The LHC Run 2 ended a year ago. The LHCb experiment has been largely dismantled and an almost completely new detector is under construction in these very days: a new LHCb will be born in 2021. Almost all LHCb’s sub-detectors will be replaced or upgraded during the ongoing LHC shutdown and the new upgraded detectors will profit from the most recent technological developments. LHCb physicists and engineers have been assisted in their effort by excellent companies that have collaborated closely with LHCb and their contributions were crucial to ensure the successful upgrade of the experiment. The LHCb collaboration selected this year four outstanding companies, 3D Systems, Automation NV, LETI-3S and SOMACIS for the LHCb Industry Awards, and presented awards to these at a special ceremony which took place during the plenary collaboration meeting taking place this week at CERN. The images below show the awarded industry teams together with LHCb spokesperson and technical coordinator as well as LHCb physicists and engineers collaborating directly in the corresponding projects – the Kuraray team received this year the 2018 Award.

3D Systems produced the thin 3d-printed titanium bars with embedded cooling channels for the SciFi Tracker of the LHCb Detector. The challenge was to realize cooling pipes with a very complex shape in a tight space, very thin walls for thermal conductance combined with very tight mechanical tolerances (50 microns flatness), divided in subsections to minimize the effect of different thermal expansion coefficients and having an effective gluing surface. The scintillating-fibre tracker, SciFi, will be placed behind the dipole magnet of LHCb. The scintillating fibres emit light when a particle interacts with them and the tiny amount of emitted light is collected by silicon photomultipliers (SiPM) that convert it to electrical signals. The SiPMs are operated at low temperatures, about -40°C, and are therefore attached to the cooling bars as seen in the image.

Automation NV is responsible for the design, manufacturing, and installation of the new LHCb Data Centre (image). The company developed an innovative and very cost-effective cooling system based on a combination of adiabatic and indirect free-air cooling. An important part of the project is the cable management with 19 000 long-distance fibres and hundreds of inter-module connections. The new Data Centre will allow LHCb to implement a novel scheme of the data acquisition system. During Run 1 and 2 the event rate was filtered down to 1 MHz with the help of fast electronics, using comparatively simple algorithms to select the most interesting events. Those events were then processed in a dedicated computer farm, located underground close to the detector; this allowed additional, more sophisticated selection criteria to be applied using software. For Run 3 and beyond, this will change radically: the fast electronics will be removed and the whole detector will be read out at the full LHC pp collision rate of 40 MHz. This will allow the whole selection to be done in software in the new Data Centre located at the surface, meaning that it can be much more precise and flexible.

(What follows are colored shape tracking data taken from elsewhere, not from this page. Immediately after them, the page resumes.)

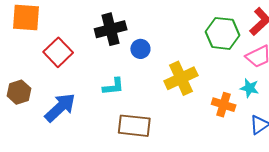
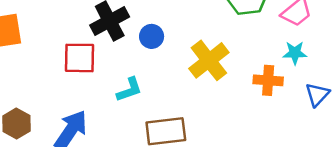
red square: (58, 52) -> (79, 58), moved, turned -32

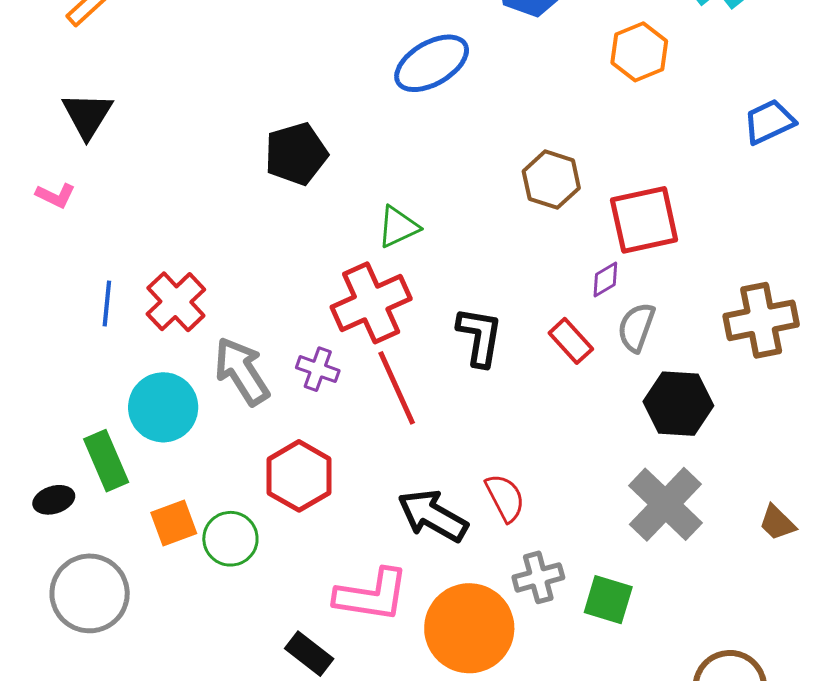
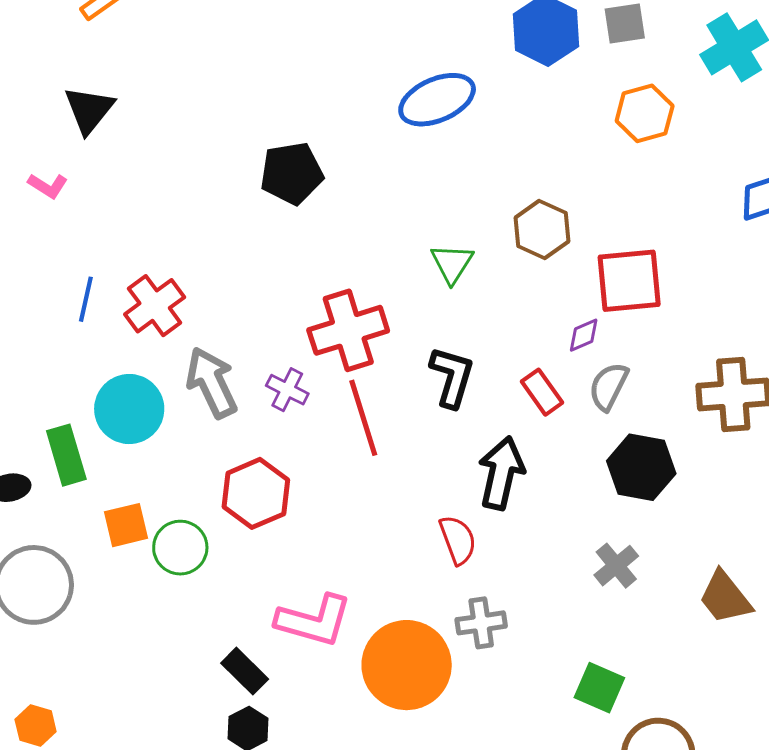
green triangle: (398, 227) -> (452, 263), moved, turned -39
gray cross: (665, 504) -> (616, 566), size x0.6
black arrow: (433, 516) -> (501, 473), moved, turned 66
brown trapezoid: (777, 523) -> (725, 597), size x1.5
green square: (608, 600) -> (599, 688), moved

The team at Leti-3S developed new techniques to produce large silicon cooling plates with bi-phase CO2 circulating into micro-channels fabricated inside the plates themselves. The plates, just half a millimeter thick, will be used to cool the hybrid pixel sensors of the new LHCb VELO (Vertex Locator) detector. Leti developed a complex multistep microfabrication process, deploying supreme control of the channel dimensions, the strength of the wafer bonding, and the precise etching of the final pieces. The devices were produced on 8-inch silicon wafers, shown in the image, featuring two micro-channel cooling plates and smaller test structures. The new VELO will come as close as 5 mm to the proton beams and therefore will allow LHCb to localise precisely the points at which beauty and charm particles decay (read more and more).

SOMACIS produced Printed Circuit Boards (PCB) for the large and sophisticated data acquisition electronic boards PCIe40. The PCBs (image) are complicated due to a large number of components being interconnected. Some of them have a very dense matrix of connections over the 14 layers of PCBs. Layers are not symmetric, 35 µm of copper on one side and 70 µm on the other one. Some planes carry current up to 60 A with high speed signal up to 10 Gbit/s. The PCIe40 boards are essential elements of the new LHCb data acquisition system. The boards are located in the Data Centre and receive data through optical fibre links transmitting signals from the underground detector to the Data Centre at the surface at the 40 MHz rate. The boards are programmable and perform different tasks for different sub-detectors preparing data for further analysis in the computer farm.